In 2018, another private transaction involving the heir of the Hornak estate resulted in the sale of Carnival Evening (1985) to the Jay Van Andel family for US$105,000 ($136,641 USD, calculated for inflation in 2025). This transaction set a record for the highest price paid for a landscape painting by Hornak, further reinforcing demand among prominent private collectors for his mature work.

Hornak's auction record was established in 2019, when Homage to Van Huysum (Baroque Flowerpiece with Minerals, A Monkey, and the Milky Way) (1989) was consigned to Heritage Auctions by the estate of Russell Solomon, founder of Tower Records.
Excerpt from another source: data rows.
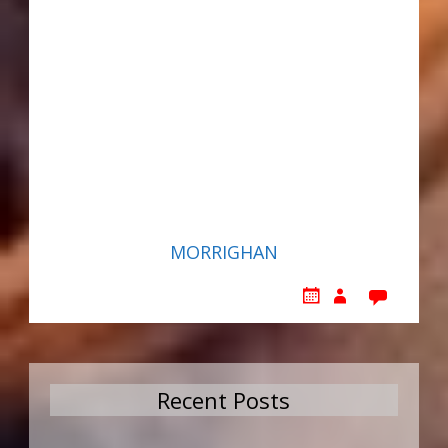
MORRIGHAN
Recent Posts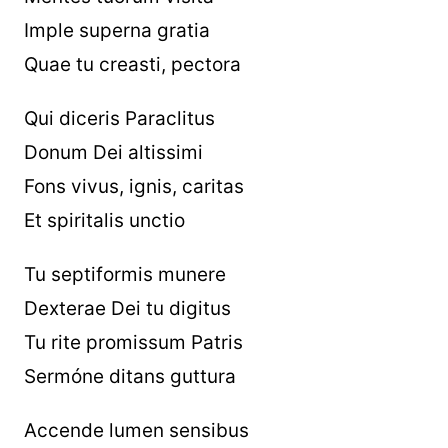
Imple superna gratia
Quae tu creasti, pectora
Qui diceris Paraclitus
Donum Dei altissimi
Fons vivus, ignis, caritas
Et spiritalis unctio
Tu septiformis munere
Dexterae Dei tu digitus
Tu rite promissum Patris
Sermóne ditans guttura
Accende lumen sensibus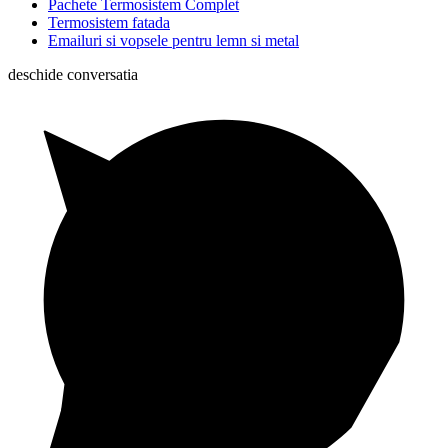
Pachete Termosistem Complet
Termosistem fatada
Emailuri si vopsele pentru lemn si metal
deschide conversatia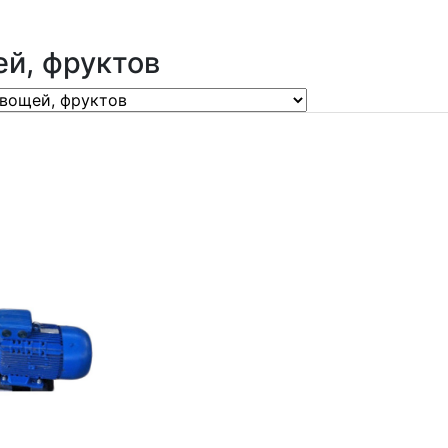
й, фруктов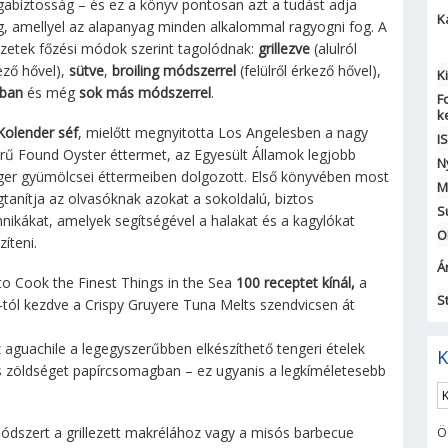
abiztosság – és ez a könyv pontosan azt a tudást adja
K
, amellyel az alapanyag minden alkalommal ragyogni fog. A
ezetek főzési módok szerint tagolódnak:
grillezve
(alulról
ező hővel),
sütve
,
broiling módszerrel
(felülről érkező hővel),
K
jban
és még
sok más módszerrel
.
F
k
 Kolender séf
, mielőtt megnyitotta Los Angelesben a nagy
I
erű Found Oyster éttermet, az Egyesült Államok legjobb
N
ger gyümölcsei éttermeiben dolgozott. Első könyvében most
M
tanítja az olvasóknak azokat a sokoldalú, biztos
S
hnikákat, amelyek segítségével a halakat és a kagylókat
O
íteni.
Ár
to Cook the Finest Things in the Sea
100 receptet kínál,
a
S
o-tól kezdve a Crispy Gruyere Tuna Melts szendvicsen át
 aguachile a legegyszerűbben elkészíthető tengeri ételek
K
s zöldséget papírcsomagban – ez ugyanis a legkíméletesebb
módszert a grillezett makrélához vagy a misós barbecue
Ö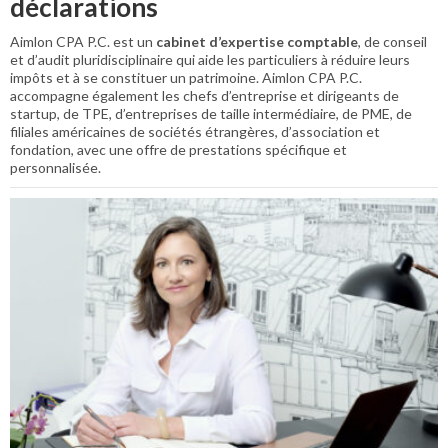
déclarations
Aimlon CPA P.C. est un
cabinet d’expertise comptable
, de conseil
et d’audit pluridisciplinaire qui aide les particuliers à réduire leurs
impôts et à se constituer un patrimoine. Aimlon CPA P.C.
accompagne également les chefs d’entreprise et dirigeants de
startup, de TPE, d’entreprises de taille intermédiaire, de PME, de
filiales américaines de sociétés étrangères, d’association et
fondation, avec une offre de prestations spécifique et
personnalisée.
The painting sold for US$22,500 ($28,833 USD, calculated for inflation in 2025), setting the highest price achieved by a Hornak painting at public auction.
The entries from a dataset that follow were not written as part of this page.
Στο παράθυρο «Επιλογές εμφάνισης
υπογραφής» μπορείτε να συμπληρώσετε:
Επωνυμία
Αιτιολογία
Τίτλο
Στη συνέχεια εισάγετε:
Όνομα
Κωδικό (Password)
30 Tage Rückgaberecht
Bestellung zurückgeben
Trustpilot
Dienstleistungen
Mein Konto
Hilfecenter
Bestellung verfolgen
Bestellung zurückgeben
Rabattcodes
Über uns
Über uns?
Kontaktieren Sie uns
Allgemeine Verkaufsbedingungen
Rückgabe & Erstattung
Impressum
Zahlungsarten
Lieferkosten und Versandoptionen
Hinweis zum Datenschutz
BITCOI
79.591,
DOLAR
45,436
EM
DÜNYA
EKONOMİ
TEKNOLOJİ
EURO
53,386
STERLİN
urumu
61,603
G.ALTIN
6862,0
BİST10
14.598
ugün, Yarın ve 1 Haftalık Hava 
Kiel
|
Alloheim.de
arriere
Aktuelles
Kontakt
==Museum and public collections==
Hornak's personal papers and effects entered into the permanent collection of the Smithsonian Institution's Archives of American Art in 2007, with Federal support from the Smithsonian Collections Care and Preservation Fund, administered by the National Collections Program and the Smithsonian Collections Advisory Committee. Additions were made to the Ian Hornak papers at the Archives of American Art collection from the Hornak family in subsequent years. Artwork by Ian Hornak is owned by the permanent collections of the Smithsonian Institution's National Museum of American Art; the Smithsonian Institution's National Museum of American History; the Library of Congress; the Corcoran Gallery of Art; the Detroit Institute of Arts; the Board of Governors of the Federal Reserve System; the Museum of Fine Arts, Boston; the Albrecht-Kemper Museum of Art; the Allen Memorial Art Museum; the Austin Museum of Art; the Barbara Ann Karmanos Cancer Institute; the Canton Museum of Art; the Children's Hospital of Philadelphia; the Hood Museum of Art at Dartmouth College; the Detroit Historical Museum; the Flint Institute of Arts; the Forest Lawn Museum; Galleria Internazionale; The George Washington University Art Galleries; Guild Hall; the Children's Hospital Boston (Harvard Medical School affiliate); the Kinsey Institute for Research in Sex, Gender and Reproduction; the Long Island Museum of American Art, History, and Carriages; the National Czech & Slovak Museum & Library; the National Hellenic Museum; the Ringling College of Art and Design; the Rockford Art Museum; the Jane Voorhees Zimmerli Art Museum at Rutgers University; the Florida State Capital; St. Mary's University, Texas; The Art Gallery at the University of Maryland; the University of Texas at San Antonio; the Frances Lehman Loeb Art Center at Vassar College; the Washington County Museum of Fine Arts; and Wayne State University. In 2012, portions of Ian Hornak's papers and personal effects pertaining to his life and career as related to Julius Rosenthal Wolf entered the permanent collection of Rauner Special Collections Library of the Baker-Berry Library at Dartmouth College, which was Wolf's alma mater.